Removing a semantic type through the user interface - 2.3

Talend Data Preparation User Guide

author
Talend Documentation Team
EnrichVersion
6.5
2.3
EnrichProdName
Talend Big Data
Talend Big Data Platform
Talend Data Fabric
Talend Data Integration
Talend Data Management Platform
Talend Data Services Platform
Talend ESB
Talend MDM Platform
Talend Real-Time Big Data Platform
task
Data Quality and Preparation > Cleansing data
EnrichPlatform
Talend Data Preparation

You can delete a semantic type in Talend Dictionary Service to remove it from the list of recognized data types in Talend Data Preparation.

The variety of semantic types that are present by default in Talend Data Preparation may not apply to your business context. For example, a five-digit number can be interpreted as a American ZIP code, but also as a French or German one since they share the same format.

Let's say that you are working in an American company, and you only have to deal with data coming from American clients, including ZIP codes. You would prefer to keep only the American ZIP code in the list of recognized semantic types.

In this example, the ZIP column of the dataset can be matched with at least four types.

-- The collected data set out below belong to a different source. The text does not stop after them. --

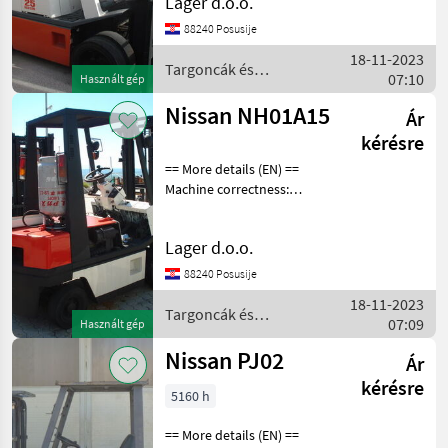
Lager d.o.o.
TIRES Üzemanyag: Benzin
Targoncák és
88240 Posusije
raktártechnika Targonca
18-11-2023
Targoncák és
07:10
Használt gép
raktártechnika / Nissan
Nissan NH01A15
Ár
kérésre
== More details (EN) ==
Machine correctness:
Correct Üzemanyag: Benzin
Targoncák és
Lager d.o.o.
raktártechnika Targonca
88240 Posusije
18-11-2023
Targoncák és
07:09
Használt gép
raktártechnika / Nissan
Nissan PJ02
Ár
kérésre
5160 h
== More details (EN) ==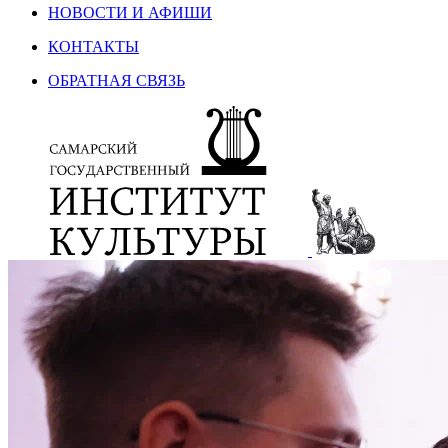
НОВОСТИ И АФИШИ
КОНТАКТЫ
ОБРАТНАЯ СВЯЗЬ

Using Talend Dictionary Service, you will simply remove the other semantic types that match the five-digit format and only leave US Postal Code. The change will then be ported instantly in Talend Data Preparation, and from now on, ZIP codes will only be validated against the US Postal Code semantic type.

Procedure

  1. From the left panel of the Talend Data Preparation homepage, open the Semantic Types view.
  2. In the list of existing semantic types, look for FR Postal Code.
  3. To delete it, point your mouse over the semantic type and click the garbage bin icon that is displayed on the right.
  4. Repeat the last two steps to delete the FR Insee Code and the DE Postal Code.

Results

You have deleted the other semantic types compatibles with five-digit numbers. From now on, when adding new datasets, only US Postal Code will be proposed as semantic type for the columns containing Zip codes.

If you remove a semantic type that is used in one or more datasets, the relevant columns will switch back to the text category.